Without the differentiation clause, the agent has to decide between /add_post and /eval_writeup on vibes. With it, the decision is mechanical: "Am I starting from eval output? Use /eval_writeup. Writing from scratch? Use /add_post."
The Tessl Finding Applied at Scale¶
The Tessl experiment tested one skill on one task. We applied the same insight across 54 skills and found that the activation problem compounds:
- Single skill: activation rate is the only variable. 83% > 57%.
- Competing clusters: activation rate per skill drops because the agent's probability mass is split across alternatives. If three skills each have 30% activation probability for the same context, the right one fires less than a third of the time.
- At scale (50+ skills): the agent's skill selection becomes a classification problem with 50 classes. Vague descriptions are like training a classifier on noisy labels.

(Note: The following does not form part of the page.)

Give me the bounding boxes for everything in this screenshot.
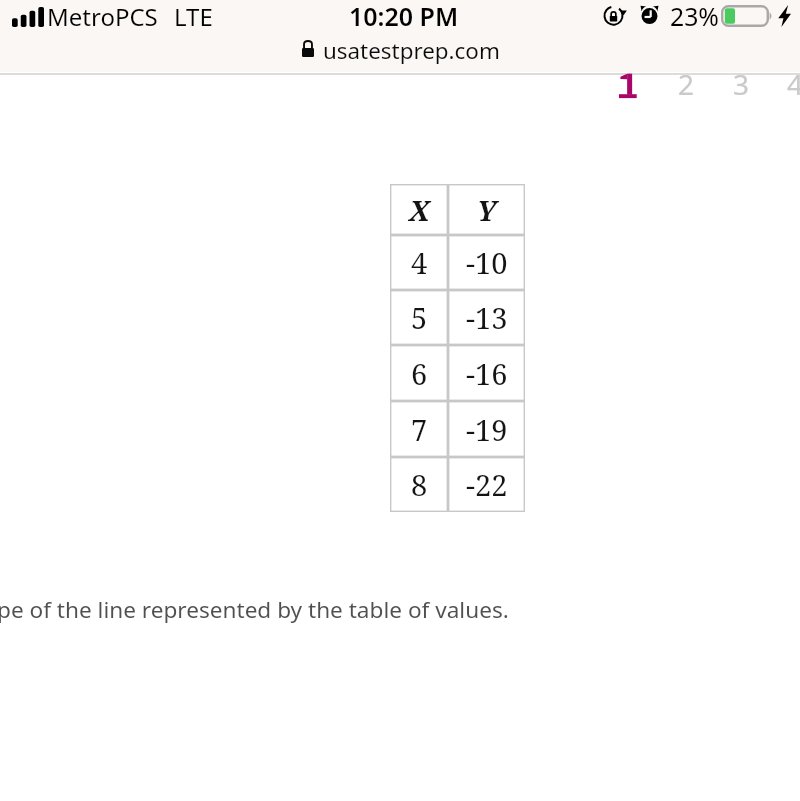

The fix is the same at every scale: make the decision boundary explicit in the description itself.
Recommendations¶
If you maintain a set of Claude Code skills (slash commands, CLAUDE.md instructions, MCP tool descriptions):
- Audit first-line descriptions. Read only the first 2 lines of each skill. Could you tell when to use it from those 2 lines alone?
- Find competing clusters. Group skills by the user phrases that could trigger them. Any cluster with 3+ skills needs explicit differentiation clauses.
- Add "not this — use that" clauses. Every skill in a cluster should name its siblings and explain the decision boundary.
- Name trigger events, not categories. "Use when the Edit tool reports 'File has been modified since read'" beats "file freshness checking."
- Measure, don't guess. The Tessl study used 30 trials per variant. Single runs are misleading. If you can run your eval harness multiple times, do it.
The quality of your skills doesn't matter if they don't fire. Write descriptions for the classifier, not the human.
This post describes engineering practices for AI coding agents. Nothing here constitutes financial advice, investment recommendations, or endorsement of any trading strategy.